Irish Connections: Helen Keller went on to help transform attitudes to disability

Our catchphrase-crazy culture sometimes gives the impression that with a couple of inspirational wall posters, a celebrity endorsement and a sea of tears (preferably shed on live television), any disability, no matter how challenging, can be swept aside with ease.

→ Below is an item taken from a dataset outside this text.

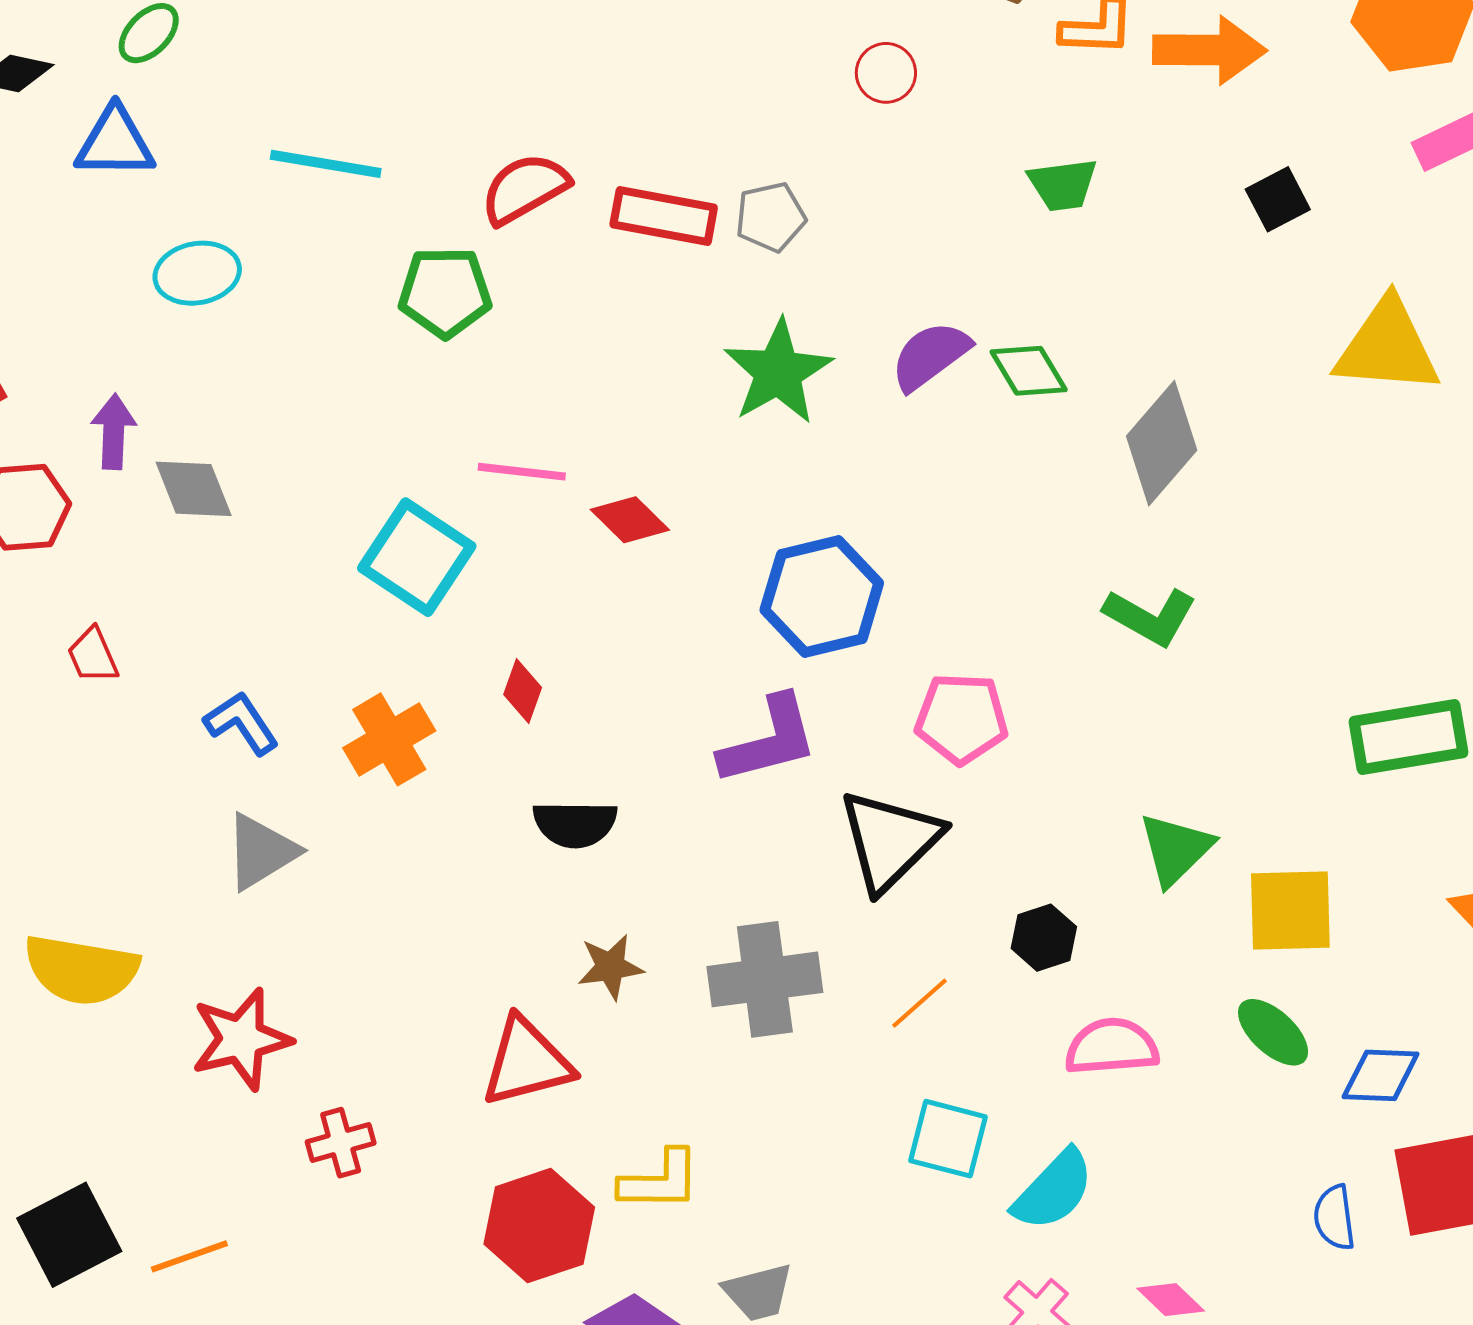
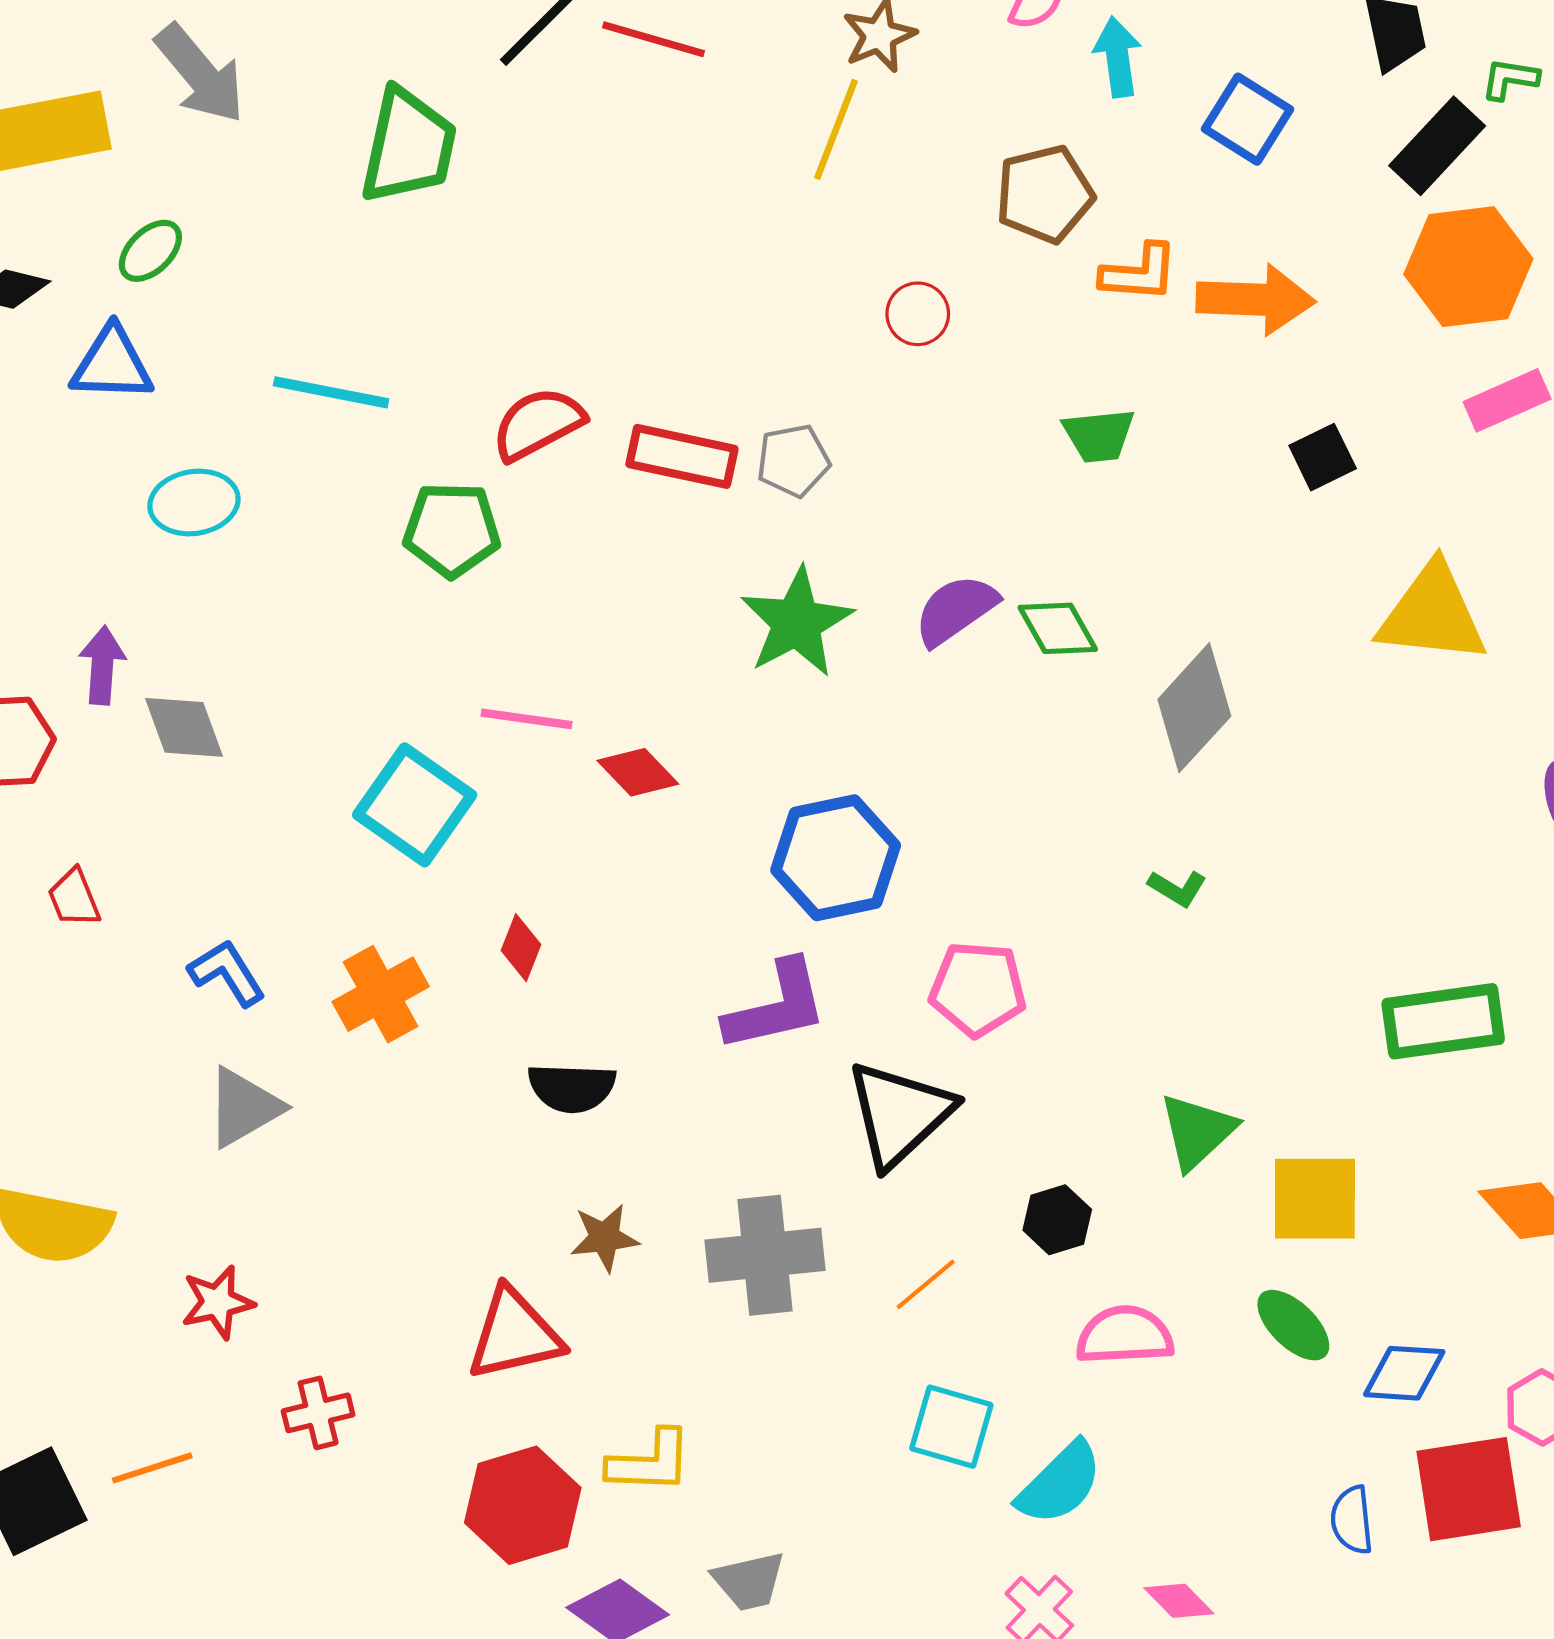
green L-shape: (1150, 616) -> (1177, 888), size x0.6
red star: (241, 1039) -> (218, 1302), size x0.7
orange line: (189, 1256) -> (152, 1468), moved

People with direct experience of the one-step-forward, two-steps-back frustration and sheer hard work involved will beg to differ. Still, there was a time, not so long ago, when people with disabilities were treated very differently. Some were locked away; few were expected or encouraged to take part in “normal” society.

It can be hard to sort the fact from the Hollywood frippery, but at the centre of Helen Keller's story is a very strong and totally factual Irish connection

One of pioneers who helped transform attitudes to disability was the deaf-blind American writer, feminist and political activist Helen Keller. Her story has been given the Hollywood treatment so many times that it can be hard to sort the fact from the frippery – but at the centre of it is a very strong and totally factual Irish connection.

It began in Famine times when a couple from Limerick, Thomas and Alice Sullivan, headed for the United States, settling in rural Massachusetts. They were poor and illiterate, but Thomas got a job as a farm labourer, and in April 1866 their first child, a girl, was born. In due course a younger brother, Jimmie, arrived.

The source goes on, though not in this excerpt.